Такое состояние Черткова продолжалось от 3 до 12 дней. Потом оно на неопределенное время – на месяц-полтора – проходило бесследно, и Владимир Григорьевич становился опять относительно спокойным, даже вялым, сонным и мало разговорчивым, сосредоточенно замкнутым в себе и безучастным к окружающим его людям человеком.
С женой, с сыном Владимира Григорьевича неловко, страшно было говорить о причинах, о сути его болезни, и я никогда не расспрашивал их об этом. Но от А. П. Сергеенко я услыхал однажды, что ненормальные «состояния возбуждения» являются у Владимира Григорьевича якобы следствием солнечного удара, постигшего его когда-то в ранней молодости. Не знаю почему, но объяснение Сергеенко показалось мне искусственным и недостаточным. Других объяснений болезни Владимира Григорьевича в доме Чертковых, однако, не существовало.
И только через много лет, проживая за границей, я услыхал нечто новое для себя о психической болезни Черткова, – услыхал на этот раз от медика, хорошо знавшего В. Г. Черткова лично, наблюдавшего его болезнь и судившего о ней как медик. Я говорю именно о д-ре Альберте Шкарване, известном «толстовце», словаке родом, проживавшем когда-то в течение долгого времени в доме Чертковых в Англии.

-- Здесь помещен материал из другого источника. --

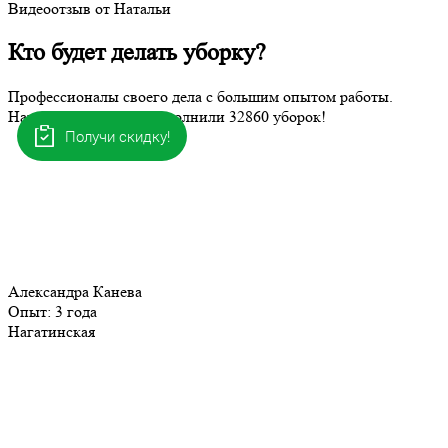
Видеоотзыв от Натальи
Кто будет делать уборку?
Профессионалы своего дела с большим опытом работы.
Наши клинеры уже выполнили
32860
уборок!
Получи скидку!
Александра Канева
Опыт:
3 года
Нагатинская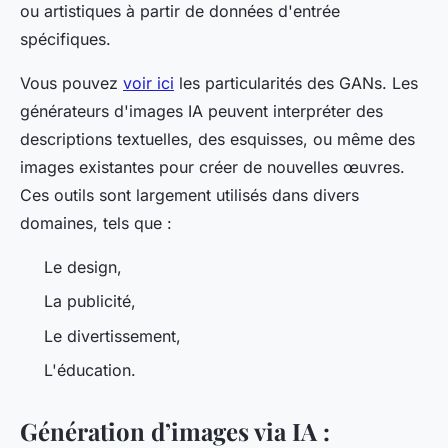
ou artistiques à partir de données d'entrée
spécifiques.
Vous pouvez
voir ici
les particularités des GANs. Les
générateurs d'images IA peuvent interpréter des
descriptions textuelles, des esquisses, ou même des
images existantes pour créer de nouvelles œuvres.
Ces outils sont largement utilisés dans divers
domaines, tels que :
Le design,
La publicité,
Le divertissement,
L'éducation.
Génération d’images via IA :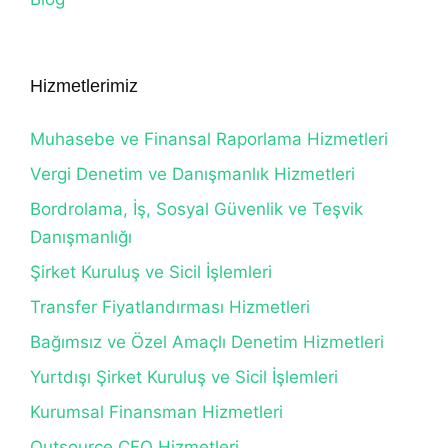
Hizmetlerimiz
Muhasebe ve Finansal Raporlama Hizmetleri
Vergi Denetim ve Danışmanlık Hizmetleri
Bordrolama, İş, Sosyal Güvenlik ve Teşvik
Danışmanlığı
Şirket Kuruluş ve Sicil İşlemleri
Transfer Fiyatlandırması Hizmetleri
Bağımsız ve Özel Amaçlı Denetim Hizmetleri
Yurtdışı Şirket Kuruluş ve Sicil İşlemleri
Kurumsal Finansman Hizmetleri
Outsource CFO Hizmetleri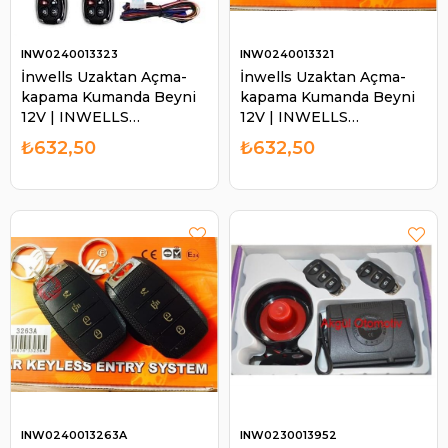
INW0240013323
INW0240013321
İnwells Uzaktan Açma-
İnwells Uzaktan Açma-
kapama Kumanda Beyni
kapama Kumanda Beyni
12V | INWELLS
12V | INWELLS
0240013323
0240013321
₺632,50
₺632,50
INW0240013263A
INW0230013952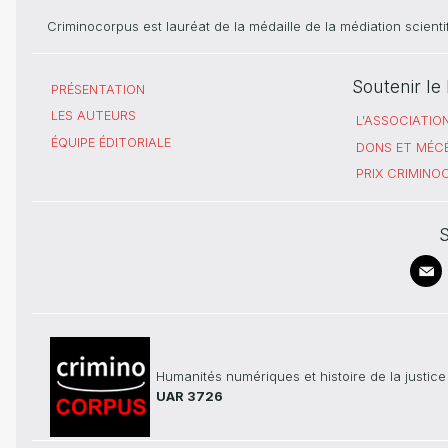
Criminocorpus est lauréat de la médaille de la médiation scient
Soutenir l
PRÉSENTATION
LES AUTEURS
L'ASSOCIATIO
ÉQUIPE ÉDITORIALE
DONS ET MÉC
PRIX CRIMIN
S
Humanités numériques et histoire de la justice
UAR 3726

При последнем посещении своем д-ра Шкарвана на его родине в Словакии, в маленьком городке Липтовском Градке (где Шкарван служил окружным врачом), в ноябре 1925 года, я однажды случайно разговорился с глубоко почитаемым и любимым мною Альбертом Альбертовичем о Черткове и, в частности, о его болезни.

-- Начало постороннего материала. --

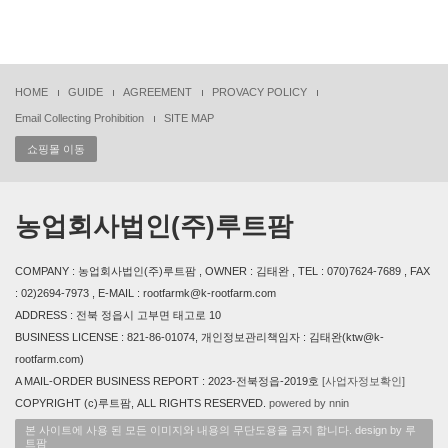
HOME
GUIDE
AGREEMENT
PROVACY POLICY
Email Collecting Prohibition
SITE MAP
쇼핑몰 이동
농업회사법인(주)루트팜
COMPANY : 농업회사법인(주)루트팜 , OWNER : 김태완 , TEL : 070)7624-7689 , FAX
: 02)2694-7973 , E-MAIL : rootfarmk@k-rootfarm.com
ADDRESS : 전북 정읍시 고부면 태고로 10
BUSINESS LICENSE : 821-86-01074, 개인정보관리책임자 : 김태완(ktw@k-
rootfarm.com)
A MAIL-ORDER BUSINESS REPORT : 2023-전북정읍-2019호
[사업자정보확인]
COPYRIGHT (c)루트팜, ALL RIGHTS RESERVED.
powered by nnin
본 사이트에 사용 된 모든 이미지와 내용의 무단도용을 금지 합니다. design by 루
트팜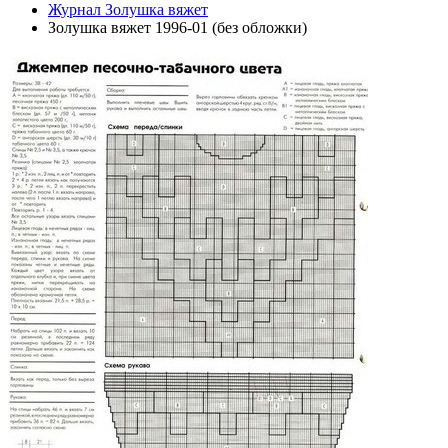
Журнал Золушка вяжет
Золушка вяжет 1996-01 (без обложки)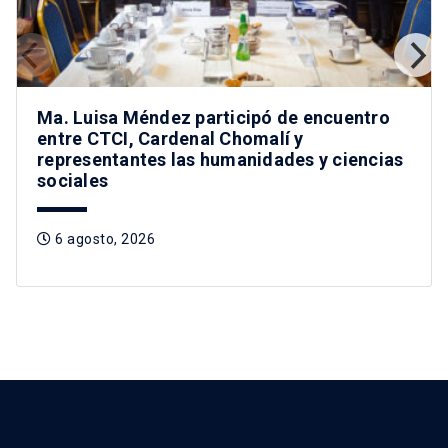
Ma. Luisa Méndez participó de encuentro
entre CTCI, Cardenal Chomalí y
representantes las humanidades y ciencias
sociales
6 agosto, 2026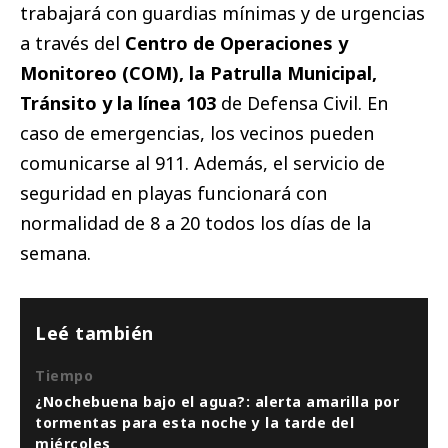
trabajará con guardias mínimas y de urgencias
a través del
Centro de Operaciones y
Monitoreo (COM), la Patrulla Municipal,
Tránsito y la línea 103
de Defensa Civil. En
caso de emergencias, los vecinos pueden
comunicarse al 911. Además, el servicio de
seguridad en playas funcionará con
normalidad de 8 a 20 todos los días de la
semana.
Leé también
Tiempo
¿Nochebuena bajo el agua?: alerta amarilla por
tormentas para esta noche y la tarde del
miércoles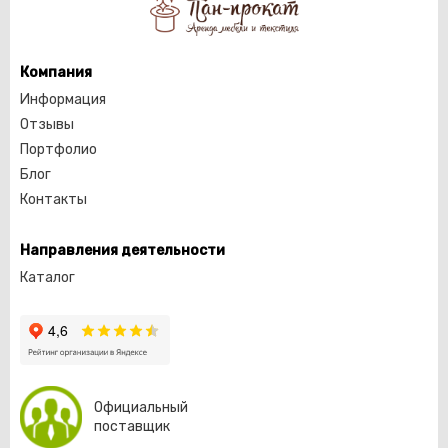
Компания
Информация
Отзывы
Портфолио
Блог
Контакты
Направления деятельности
Каталог
Официальный
поставщик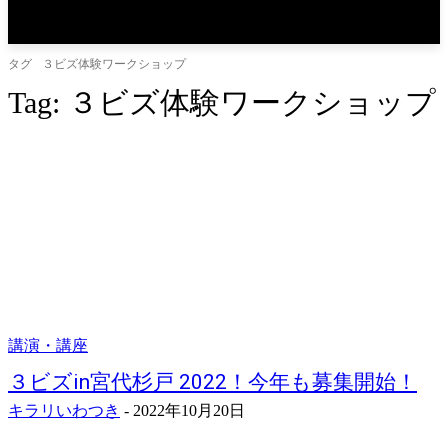
タグ
３ビズ体験ワークショップ
Tag:
３ビズ体験ワークショップ
講演・講座
３ビズin宮代杉戸 2022！今年も募集開始！
キラリいわつき
-
2022年10月20日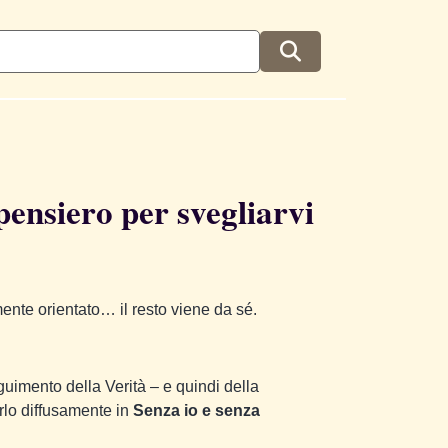
pensiero per svegliarvi
ente orientato… il resto viene da sé.
guimento della Verità – e quindi della
arlo diffusamente in
Senza io e senza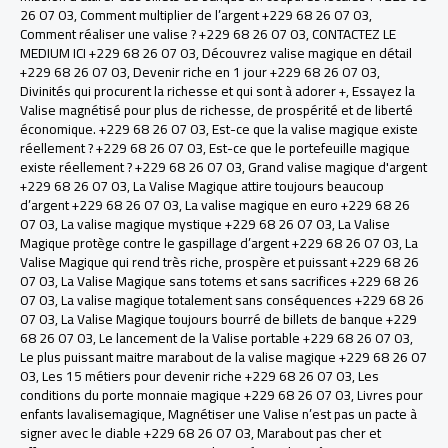
26 07 03
,
Comment multiplier de l’argent +229 68 26 07 03
,
Comment réaliser une valise ? +229 68 26 07 03
,
CONTACTEZ LE
MEDIUM ICI +229 68 26 07 03
,
Découvrez valise magique en détail
+229 68 26 07 03
,
Devenir riche en 1 jour +229 68 26 07 03
,
Divinités qui procurent la richesse et qui sont à adorer +
,
Essayez la
Valise magnétisé pour plus de richesse, de prospérité et de liberté
économique. +229 68 26 07 03
,
Est-ce que la valise magique existe
réellement ? +229 68 26 07 03
,
Est-ce que le portefeuille magique
existe réellement ? +229 68 26 07 03
,
Grand valise magique d'argent
+229 68 26 07 03
,
La Valise Magique attire toujours beaucoup
d’argent +229 68 26 07 03
,
La valise magique en euro +229 68 26
07 03
,
La valise magique mystique +229 68 26 07 03
,
La Valise
Magique protège contre le gaspillage d’argent +229 68 26 07 03
,
La
Valise Magique qui rend très riche, prospère et puissant +229 68 26
07 03
,
La Valise Magique sans totems et sans sacrifices +229 68 26
07 03
,
La valise magique totalement sans conséquences +229 68 26
07 03
,
La Valise Magique toujours bourré de billets de banque +229
68 26 07 03
,
Le lancement de la Valise portable +229 68 26 07 03
,
Le plus puissant maitre marabout de la valise magique +229 68 26 07
03
,
Les 15 métiers pour devenir riche +229 68 26 07 03
,
Les
conditions du porte monnaie magique +229 68 26 07 03
,
Livres pour
enfants lavalisemagique
,
Magnétiser une Valise n’est pas un pacte à
signer avec le diable +229 68 26 07 03
,
Marabout pas cher et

– От Алексея Сергеенко я слышал, – сказал я, – что болезнь Владимира Григорьевича возникла вследствие поразившего его в молодости солнечного удара…
– Ах, какая чепуха! – воскликнул д-р Шкарван. – Ничего подобного! Все это – чепуха!.. – Я знаю, что это за болезнь. – Это ничто иное, как прогрессивный паралич.
– Прогрессивный паралич?!
– Да. Прогрессивный паралич. Вот – болезнь Черткова! Все симптомы этой болезни я наблюдал у него при наступлении периодов «возбуждения». Прогрессивный паралич! Это я говорю тебе как врач.
– Позволь, но ведь припадки психического расстройства повторяются у Черткова только время от времени, а потом проходят.
– Это ничего не значит. Чертков – очень сильная личность. Необыкновенная, в известном смысле гениальная личность. Как человек исключительно сильной воли, с сильным стремлением к нравственному совершенствованию, он усилием своей воли, духовным путем победил и приостановил в себе, задержал на какой-то ступени развитие этой страшной болезни. Это было вполне возможно для него! И, однако, яд болезни остался в его организме, – отсюда – и ее рецидивы. Повторяю тебе, все симптомы заболеваний Черткова – это симптомы прогрессивного паралича. И еще неизвестно: может быть, эта болезнь разовьется в нем дальше. Но, может быть, она останется до конца в той стадии, на которой он задержал ее.
Так судил о болезни Черткова единственный врач, и притом друг его семьи, с которым я по этому поводу беседовал.
Разговор со Шкарваном в свое время очень меня озадачил. Наличие какой-то грозной правды чувствовалось в диагнозе врача-словака, хотя, конечно, входить в научное рассмотрение этого диагноза я не мог.
О шкарванском диагнозе я снова вспомнил, когда в июле 1932 года получил из Москвы, от одного из наиболее близко стоящих к В. Г. Черткову лиц, проживавших с ним под одной кровлей, письмо следующего содержания:
«…Владимир Григорьевич напугал нас на этой неделе. У него, как это и раньше бывало, от жары и некоторых неприятностей, о которых не могу писать, наступила бессонница и возбужденное состояние, которое перешло в некоторое ненормальное состояние. Он стал заговариваться и воображать, что его кто-то загипнотизировал, или еще какую-нибудь чепуху. Потом наступали минуты вполне ясной мысли. Ночью он вслух молился, часто говорил о смерти, проводил различие между духовным началом и телесным, говоря, что то духовное, что в нем есть, будет жить вечно, а тело умрет. С друзьями-докторами шутил, но не слушался их, одного назвал «хитрецом» и просил его уйти, но потом попросил его вернуться и просил у него прощения за оскорбление.